CHINA'S announcement on Tuesday that it is changing the basis of valuing the yuan has resulted in a near 2 per cent drop in the currency against the dollar and triggered market alarm that the surprise move could herald fresh economic problems in the world's second-largest economy.
Some analysts said that the move appeared aimed partly at making the yuan more responsive to currency market forces in line with China's desire to have the yuan included along with the dollar, euro, yen and the pound in the International Monetary Fund's Special Drawing Rights (SDR) currency basket.
But others noted that Beijing's decision to devalue also appears to be driven by domestic economic problems and the need to relieve pressure on increasingly uncompetitive sectors of the economy.
There will probably be further downward pressure on the yuan, they said, at a time when currency markets are nervous about continuing appreciation of the US dollar as monetary policy in the US "normalises".
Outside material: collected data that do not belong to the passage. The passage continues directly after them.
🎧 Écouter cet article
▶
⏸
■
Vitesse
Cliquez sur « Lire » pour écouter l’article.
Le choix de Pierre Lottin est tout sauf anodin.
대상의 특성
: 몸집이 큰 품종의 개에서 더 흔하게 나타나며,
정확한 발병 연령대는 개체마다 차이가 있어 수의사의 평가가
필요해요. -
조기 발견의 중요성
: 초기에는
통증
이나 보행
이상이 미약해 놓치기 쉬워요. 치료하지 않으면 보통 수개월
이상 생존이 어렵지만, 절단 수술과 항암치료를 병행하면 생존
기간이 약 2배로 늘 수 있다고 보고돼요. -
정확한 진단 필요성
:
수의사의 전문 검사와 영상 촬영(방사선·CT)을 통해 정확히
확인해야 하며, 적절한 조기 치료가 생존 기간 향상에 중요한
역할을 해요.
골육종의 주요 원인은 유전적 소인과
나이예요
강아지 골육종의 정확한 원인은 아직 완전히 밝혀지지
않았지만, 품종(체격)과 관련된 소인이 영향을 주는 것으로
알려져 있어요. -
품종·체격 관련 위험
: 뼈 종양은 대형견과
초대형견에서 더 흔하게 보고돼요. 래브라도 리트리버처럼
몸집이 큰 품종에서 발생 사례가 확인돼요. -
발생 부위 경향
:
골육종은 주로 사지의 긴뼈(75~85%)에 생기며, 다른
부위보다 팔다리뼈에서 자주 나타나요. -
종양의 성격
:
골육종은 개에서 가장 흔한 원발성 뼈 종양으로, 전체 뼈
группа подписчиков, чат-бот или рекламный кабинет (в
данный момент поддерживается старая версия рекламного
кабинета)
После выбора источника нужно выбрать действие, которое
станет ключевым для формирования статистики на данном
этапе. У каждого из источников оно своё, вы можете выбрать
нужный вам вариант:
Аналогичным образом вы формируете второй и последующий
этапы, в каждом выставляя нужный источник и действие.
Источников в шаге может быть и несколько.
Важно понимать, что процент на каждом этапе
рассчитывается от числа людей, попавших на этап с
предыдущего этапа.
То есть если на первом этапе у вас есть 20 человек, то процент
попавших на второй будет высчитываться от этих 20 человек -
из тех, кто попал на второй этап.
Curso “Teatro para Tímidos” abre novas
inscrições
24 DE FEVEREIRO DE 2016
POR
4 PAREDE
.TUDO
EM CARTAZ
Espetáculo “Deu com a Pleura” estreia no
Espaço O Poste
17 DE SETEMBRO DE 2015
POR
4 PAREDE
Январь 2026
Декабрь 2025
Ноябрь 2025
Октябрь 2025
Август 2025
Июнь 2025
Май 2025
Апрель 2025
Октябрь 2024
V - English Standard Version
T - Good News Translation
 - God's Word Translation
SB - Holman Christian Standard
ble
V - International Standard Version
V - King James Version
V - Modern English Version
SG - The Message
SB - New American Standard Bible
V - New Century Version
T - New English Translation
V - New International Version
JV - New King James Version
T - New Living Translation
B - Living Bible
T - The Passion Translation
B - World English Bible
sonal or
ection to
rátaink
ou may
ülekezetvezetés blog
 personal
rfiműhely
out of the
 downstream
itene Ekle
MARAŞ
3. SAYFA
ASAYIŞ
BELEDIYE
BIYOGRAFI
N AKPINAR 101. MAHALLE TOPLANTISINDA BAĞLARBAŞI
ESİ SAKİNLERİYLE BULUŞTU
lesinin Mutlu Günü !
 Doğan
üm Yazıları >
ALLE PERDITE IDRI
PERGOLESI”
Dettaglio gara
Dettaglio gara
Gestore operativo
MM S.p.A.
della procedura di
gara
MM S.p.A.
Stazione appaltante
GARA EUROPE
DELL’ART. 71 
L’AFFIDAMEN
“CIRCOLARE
The yuan has been "slightly overvalued" and the market should expect "an adjustment of up to 5 per cent (in its value) by the year end", Kenneth Courtis, chairman of investment firm Startfort Holdings and former vice-chairman of Goldman Sachs Asia, told The Business Times. "We now have the first 2 per cent of that."
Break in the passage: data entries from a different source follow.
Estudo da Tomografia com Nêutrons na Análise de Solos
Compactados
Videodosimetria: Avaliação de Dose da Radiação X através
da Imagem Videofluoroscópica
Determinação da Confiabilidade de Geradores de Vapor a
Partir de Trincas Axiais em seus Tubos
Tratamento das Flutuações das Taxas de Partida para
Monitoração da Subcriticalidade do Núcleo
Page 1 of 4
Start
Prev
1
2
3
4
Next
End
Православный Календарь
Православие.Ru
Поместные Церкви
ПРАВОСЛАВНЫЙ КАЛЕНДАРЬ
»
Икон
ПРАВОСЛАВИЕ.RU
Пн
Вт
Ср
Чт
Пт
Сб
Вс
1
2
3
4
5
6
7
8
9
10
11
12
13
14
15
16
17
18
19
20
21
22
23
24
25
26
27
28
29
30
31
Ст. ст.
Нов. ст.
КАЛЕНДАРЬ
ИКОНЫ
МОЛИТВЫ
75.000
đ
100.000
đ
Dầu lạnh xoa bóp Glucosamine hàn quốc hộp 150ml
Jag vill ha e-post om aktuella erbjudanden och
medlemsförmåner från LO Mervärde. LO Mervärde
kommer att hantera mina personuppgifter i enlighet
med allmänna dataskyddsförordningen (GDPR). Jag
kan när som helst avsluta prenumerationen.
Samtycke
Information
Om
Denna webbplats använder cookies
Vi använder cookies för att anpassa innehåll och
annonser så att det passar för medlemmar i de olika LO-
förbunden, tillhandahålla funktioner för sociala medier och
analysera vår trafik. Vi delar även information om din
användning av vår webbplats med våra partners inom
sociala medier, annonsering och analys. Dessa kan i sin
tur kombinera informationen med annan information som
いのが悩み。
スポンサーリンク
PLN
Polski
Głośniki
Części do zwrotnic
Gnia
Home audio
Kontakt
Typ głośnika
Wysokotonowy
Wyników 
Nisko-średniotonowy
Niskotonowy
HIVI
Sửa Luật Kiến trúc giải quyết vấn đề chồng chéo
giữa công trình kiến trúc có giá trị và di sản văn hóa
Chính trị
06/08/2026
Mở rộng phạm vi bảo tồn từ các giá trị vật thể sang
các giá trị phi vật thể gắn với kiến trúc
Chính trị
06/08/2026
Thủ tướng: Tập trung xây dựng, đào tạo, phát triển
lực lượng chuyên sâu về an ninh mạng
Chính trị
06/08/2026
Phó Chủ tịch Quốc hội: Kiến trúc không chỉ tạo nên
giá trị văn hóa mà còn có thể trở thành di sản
Concern is mounting, meanwhile, among Japan's neighbours about the dramatic 40 per cent drop in the yen against the dollar since late 2012, and over the yen's 25 per cent fall against other leading currencies over the same period. This could provoke competitive devaluations, some fear.
Though "technical" in nature, the adjustment in the yuan rate by the People's Bank of China (PBOC) - the central bank - also comes at a time when exports are slipping and when the economy is generally seen to be losing steam, raising fears of rising unemployment.
"China's economy is slowing partly because rising labour costs and the appreciation of the yuan in recent months have reduced its products' international competitiveness," Japan's Kyodo news service noted.
The effective devaluation of the yuan could increase the international competitiveness of China's flagging exports and at the same time boost the yuan value of corporate earnings in the aftermath of the recent dramatic plunge in its stock markets, analysts said.
The PBOC said that the yuan was too strong against the dollar and other major currencies, and that the change in valuation is aimed at better reflecting the market situation, Kyodo reported from Beijing.
The central bank said in a statement that the yuan's real effective exchange rate was "deviating from market expectations". "Therefore, it is necessary to further improve the yuan's mid-point pricing to make it more consistent with the needs of market developments."
The PBOC on Tuesday set the mid-point of the yuan at 6.2298 per dollar, compared with Monday's 6.1162. This sparked selling of the yuan and, pushed down the value of the Chinese currency against the dollar at one point to a level not seen since September 2012.
The yuan, also known as the renminbi, is allowed to fluctuate in a band of 2 per cent above or below a rate set each day by the PBOC based on the previous day's trading. On Tuesday, the mid-point of the trading band was set 1.9 per cent below Monday's level.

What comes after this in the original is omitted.